Vietnamese-style Laksa

Recipe

Vietnamese-style Laksa

Pho-inspired Laksa: A Fusion of Malaysian and Vietnamese Flavors

In Vietnamese cuisine, bold flavors and fresh ingredients are key. This Vietnamese-style Laksa combines the aromatic spices of Malaysian Laksa with the light and refreshing elements of Vietnamese cuisine. The result is a harmonious fusion of flavors that will transport you to the bustling streets of Vietnam.

Jan Dec

20 minutes

20 minutes

40 minutes

4 servings

Medium

Vegetarian, Pescatarian, Dairy-free, Gluten-free, Nut-free

Shellfish (shrimp), Soy

Vegan, Paleo, Keto, Low-carb, High-protein

Ingredients

While the original Malaysian Laksa is known for its rich and spicy broth, this Vietnamese adaptation takes a lighter approach. The broth is infused with fragrant herbs and spices, and the toppings are inspired by traditional Vietnamese ingredients. This fusion dish offers a unique twist on the classic Laksa, perfect for those who enjoy Vietnamese flavors. We alse have the original recipe for Laksa, so you can check it out.

Nutrition

  • Calories (kcal / KJ): 450 kcal / 1880 KJ
  • Fat (total, saturated): 20g, 15g
  • Carbohydrates (total, sugars): 55g, 5g
  • Protein: 15g
  • Fiber: 4g
  • Salt: 2g

Preparation

  1. 1.
    Cook the rice noodles according to package instructions. Drain and set aside.
  2. 2.
    In a large pot, heat the vegetable oil over medium heat. Add the lemongrass, kaffir lime leaves, cinnamon stick, and star anise. Cook for 2-3 minutes until fragrant.
  3. 3.
    Add the coconut milk and vegetable broth to the pot. Bring to a simmer and let it cook for 10 minutes to infuse the flavors.
  4. 4.
    Meanwhile, in a separate pan, heat some oil and fry the tofu until golden brown. Remove from the pan and set aside.
  5. 5.
    In the same pan, cook the shrimp until pink and cooked through. Remove from the pan and set aside.
  6. 6.
    Add the fish sauce, soy sauce, lime juice, and brown sugar to the broth. Stir well to combine.
  7. 7.
    To serve, divide the cooked rice noodles among serving bowls. Ladle the broth over the noodles.
  8. 8.
    Top each bowl with tofu, shrimp, bean sprouts, cilantro, mint leaves, Thai basil leaves, and sliced chili peppers.
  9. 9.
    Serve the Vietnamese-style Laksa with lime wedges on the side.

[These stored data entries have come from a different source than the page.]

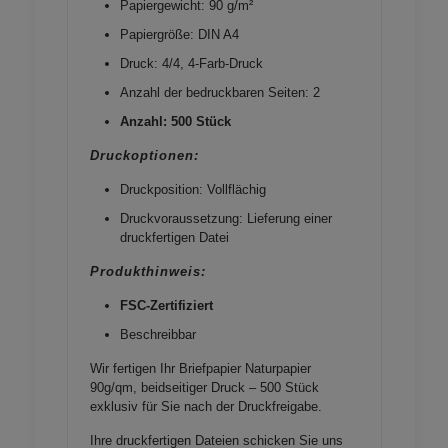
Papiergewicht: 90 g/m²
Papiergröße: DIN A4
Druck: 4/4, 4-Farb-Druck
Anzahl der bedruckbaren Seiten: 2
Anzahl: 500 Stück
Druckoptionen:
Druckposition: Vollflächig
Druckvoraussetzung: Lieferung einer
druckfertigen Datei
Produkthinweis:
FSC-Zertifiziert
Beschreibbar
Wir fertigen Ihr Briefpapier Naturpapier
90g/qm, beidseitiger Druck – 500 Stück
exklusiv für Sie nach der Druckfreigabe.
Ihre druckfertigen Dateien schicken Sie uns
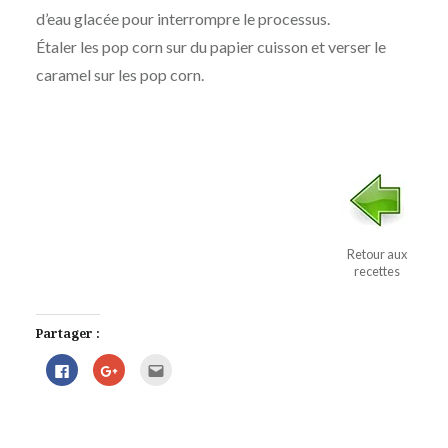
d’eau glacée pour interrompre le processus.
Étaler les pop corn sur du papier cuisson et verser le
caramel sur les pop corn.
Retour aux
recettes
Partager :
Cliquez
Cliquez
Cliquez
pour
pour
pour
partager
partager
envoyer
sur
sur
par
Facebook(ouvre
Google+
e-
dans
(ouvre
mail
une
dans
à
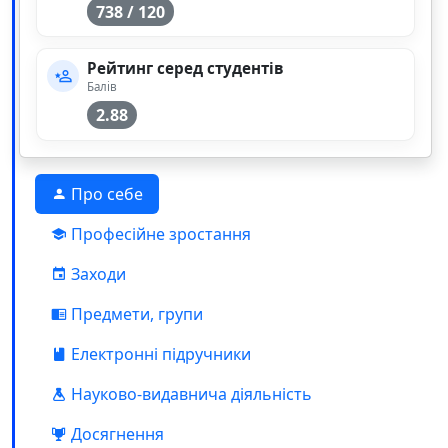
738 / 120
Рейтинг серед студентів
Балів
2.88
Про себе
Професійне зростання
Заходи
Предмети, групи
Електронні підручники
Науково-видавнича діяльність
Досягнення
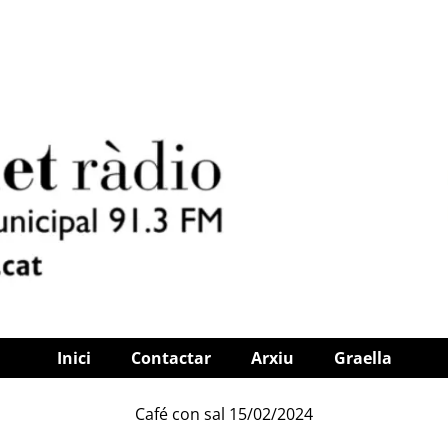
Inici
Contactar
Arxiu
Graella
Café con sal 15/02/2024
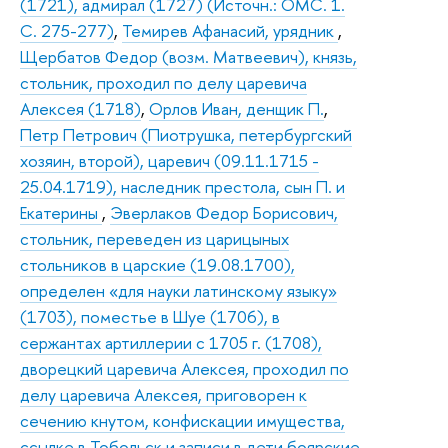
(1721), адмирал (1727) (Источн.: ОМС. 1.
С. 275-277)
,
Темирев Афанасий, урядник
,
Щербатов Федор (возм. Матвеевич), князь,
стольник, проходил по делу царевича
Алексея (1718)
,
Орлов Иван, денщик П.
,
Петр Петрович (Пиотрушка, петербургский
хозяин, второй), царевич (09.11.1715 -
25.04.1719), наследник престола, сын П. и
Екатерины
,
Эверлаков Федор Борисович,
стольник, переведен из царицыных
стольников в царские (19.08.1700),
определен «для науки латинскому языку»
(1703), поместье в Шуе (1706), в
сержантах артиллерии с 1705 г. (1708),
дворецкий царевича Алексея, проходил по
делу царевича Алексея, приговорен к
сечению кнутом, конфискации имущества,
ссылке в Тобольск и записи в дети боярские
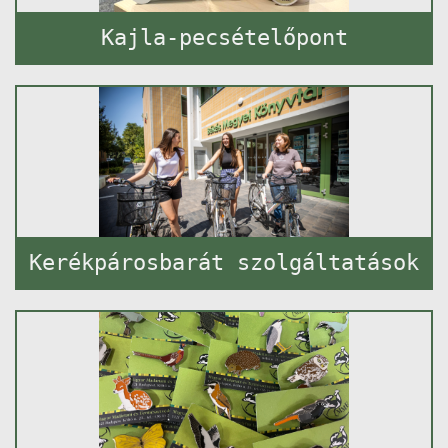
Kajla-pecsételőpont
Kerékpárosbarát szolgáltatások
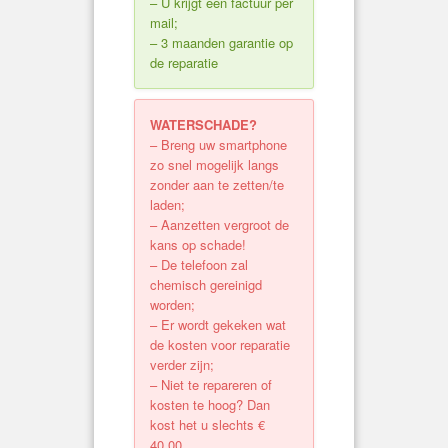
– U krijgt een factuur per
mail;
– 3 maanden garantie op
de reparatie
WATERSCHADE?
– Breng uw smartphone
zo snel mogelijk langs
zonder aan te zetten/te
laden;
– Aanzetten vergroot de
kans op schade!
– De telefoon zal
chemisch gereinigd
worden;
– Er wordt gekeken wat
de kosten voor reparatie
verder zijn;
– Niet te repareren of
kosten te hoog? Dan
kost het u slechts €
40,00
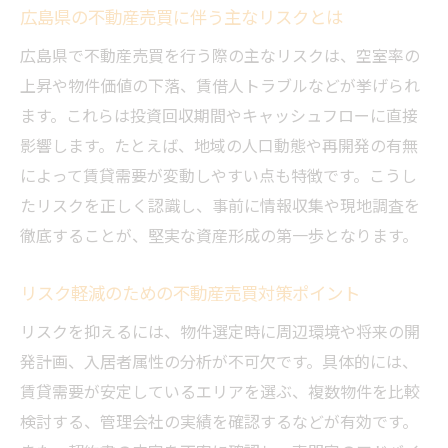
広島県の不動産売買に伴う主なリスクとは
広島県で不動産売買を行う際の主なリスクは、空室率の
上昇や物件価値の下落、賃借人トラブルなどが挙げられ
ます。これらは投資回収期間やキャッシュフローに直接
影響します。たとえば、地域の人口動態や再開発の有無
によって賃貸需要が変動しやすい点も特徴です。こうし
たリスクを正しく認識し、事前に情報収集や現地調査を
徹底することが、堅実な資産形成の第一歩となります。
リスク軽減のための不動産売買対策ポイント
リスクを抑えるには、物件選定時に周辺環境や将来の開
発計画、入居者属性の分析が不可欠です。具体的には、
賃貸需要が安定しているエリアを選ぶ、複数物件を比較
検討する、管理会社の実績を確認するなどが有効です。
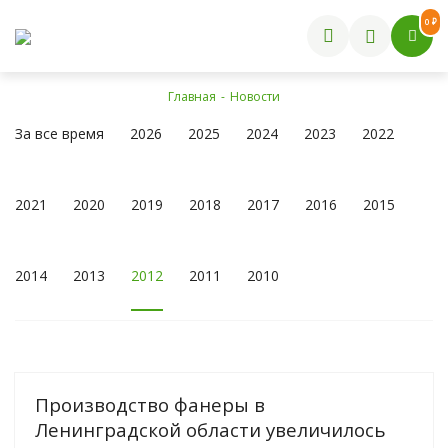
0 ₽
Главная
-
Новости
За все время
2026
2025
2024
2023
2022
2021
2020
2019
2018
2017
2016
2015
2014
2013
2012
2011
2010
Производство фанеры в
Ленинградской области увеличилось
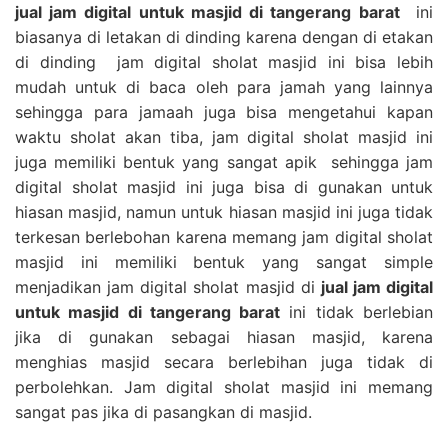
jual jam digital untuk masjid di tangerang barat
ini
biasanya di letakan di dinding karena dengan di etakan
di dinding jam digital sholat masjid ini bisa lebih
mudah untuk di baca oleh para jamah yang lainnya
sehingga para jamaah juga bisa mengetahui kapan
waktu sholat akan tiba, jam digital sholat masjid ini
juga memiliki bentuk yang sangat apik sehingga jam
digital sholat masjid ini juga bisa di gunakan untuk
hiasan masjid, namun untuk hiasan masjid ini juga tidak
terkesan berlebohan karena memang jam digital sholat
masjid ini memiliki bentuk yang sangat simple
menjadikan jam digital sholat masjid di
jual jam digital
untuk masjid di tangerang barat
ini tidak berlebian
jika di gunakan sebagai hiasan masjid, karena
menghias masjid secara berlebihan juga tidak di
perbolehkan. Jam digital sholat masjid ini memang
sangat pas jika di pasangkan di masjid.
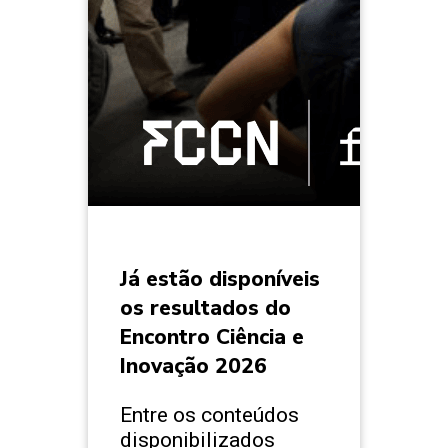
Já estão disponíveis
os resultados do
Encontro Ciência e
Inovação 2026
Entre os conteúdos
disponibilizados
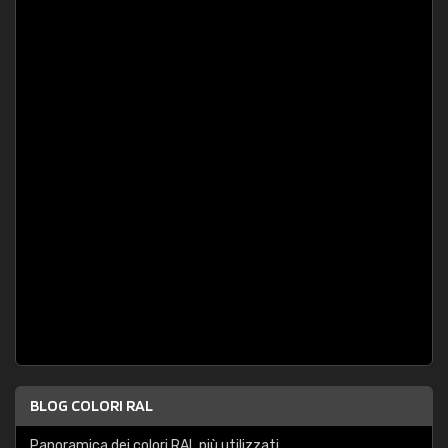
BLOG COLORI RAL
Panoramica dei colori RAL più utilizzati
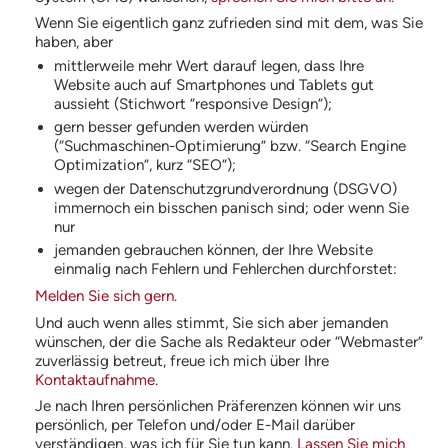
Wenn Sie eigentlich ganz zufrieden sind mit dem, was Sie
haben, aber
mittlerweile mehr Wert darauf legen, dass Ihre
Website auch auf Smartphones und Tablets gut
aussieht (Stichwort “responsive Design”);
gern besser gefunden werden würden
(“Suchmaschinen-Optimierung” bzw. “Search Engine
Optimization”, kurz “
SEO
”);
wegen der Datenschutzgrundverordnung (
DSGVO
)
immernoch ein bisschen panisch sind; oder wenn Sie
nur
jemanden gebrauchen können, der Ihre Website
einmalig nach Fehlern und Fehlerchen durchforstet:
Melden Sie sich gern.
Und auch wenn alles stimmt, Sie sich aber jemanden
wünschen, der die Sache als Redakteur oder “Webmaster”
zuverlässig betreut, freue ich mich über Ihre
Kontaktaufnahme
.
Je nach Ihren persönlichen Präferenzen können wir uns
persönlich, per Telefon und/oder E-Mail darüber
verständigen, was ich für Sie tun kann.
Lassen Sie mich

Treat your ingredients with care...

  • Rice noodles — Cook the noodles according to package instructions, but make sure not to overcook them as they can become mushy.
  • Lemongrass — Bruise the lemongrass stalks by lightly pounding them with a rolling pin or the back of a knife to release their flavor.
  • Tofu — To achieve a crispy texture, make sure to drain the tofu well and pat it dry before frying.
  • Shrimp — Ensure the shrimp is peeled and deveined before cooking to remove any unwanted grit or sand.
  • Thai basil leaves — Tear the leaves just before serving to preserve their freshness and aroma.

Tips & Tricks

  • For a spicier Laksa, add sliced chili peppers or chili sauce to the broth.
  • Customize the toppings by adding sliced chicken, beef, or additional vegetables.
  • If you prefer a thicker broth, simmer it for a longer time to reduce and concentrate the flavors.
  • Adjust the sweetness and acidity of the broth by adding more or less brown sugar and lime juice.
  • To save time, prepare the broth in advance and reheat it when ready to serve.

Serving advice

Serve the Vietnamese-style Laksa hot, garnished with fresh herbs, sliced chili peppers, and lime wedges. Provide chopsticks and spoons for a traditional Vietnamese dining experience.

Presentation advice

Present the Laksa in individual bowls, showcasing the vibrant colors of the toppings. Arrange the noodles neatly at the bottom and ladle the flavorful broth over them. Garnish with a generous amount of fresh herbs and sliced chili peppers for an appetizing presentation.